Sierra Leone telah memperingatkan warganya,
menyembunyikan seseorang yang terinfeksi virus ebola merupakan pelanggaran
kriminal serius. Tingkat kemiskinan, disinformasi, pendidikan yang rendah, dan lemahnya
persepsi tentang wabah itu sendiri berkontribusi secara cepat terhadap apa
yang disebut sebagai prahara dunia ketiga.
Lewat binatang
Virus
ebola merupakan salah satu virus paling berbahaya di dunia. Virus ditularkan
lewat kontak dengan darah, cairan tubuh, jaringan hewan, atau manusia yang
terinfeksi. Ebola adalah salah satu penyakit zoonosis, yaitu ditularkan dari
hewan ke manusia. Kelelawar diidentifikasi sebagai hospes alamiah dari virus
ebola dan juga penyakit pernapasan, seperti SARS, MERS, dan hendra/nipah.

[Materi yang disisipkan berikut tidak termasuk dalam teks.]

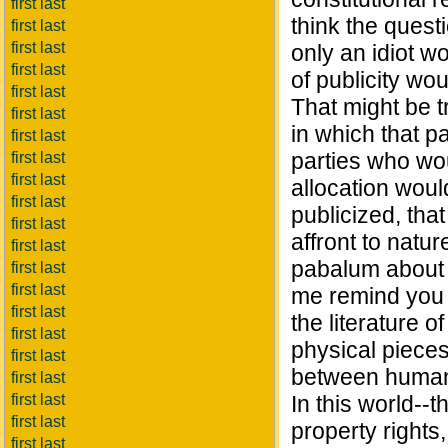
first last
think the quest
first last
first last
only an idiot wo
first last
of publicity wo
first last
That might be t
first last
in which that p
first last
parties who wou
first last
first last
allocation woul
first last
publicized, that
first last
affront to natu
first last
pabalum about p
first last
first last
me remind you t
first last
the literature 
first last
physical pieces 
first last
between human 
first last
first last
In this world--t
first last
property rights,
first last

Empat dari lima subtipe virus ebola asli Afrika. Mekanisme penularan dari
kelelawar belum diketahui pasti.
Penyebab
SARS dan MERS adalah sama, yaitu virus korona. Virus SARS bersirkulasi pada
binatang hutan, seperti musang yang biasanya dikonsumsi manusia di wilayah
selatan Tiongkok. Sementara virus MERS umumnya menginfeksi unta di Timur
Tengah dan kemungkinan menulari manusia lewat konsumsi susu unta mentah.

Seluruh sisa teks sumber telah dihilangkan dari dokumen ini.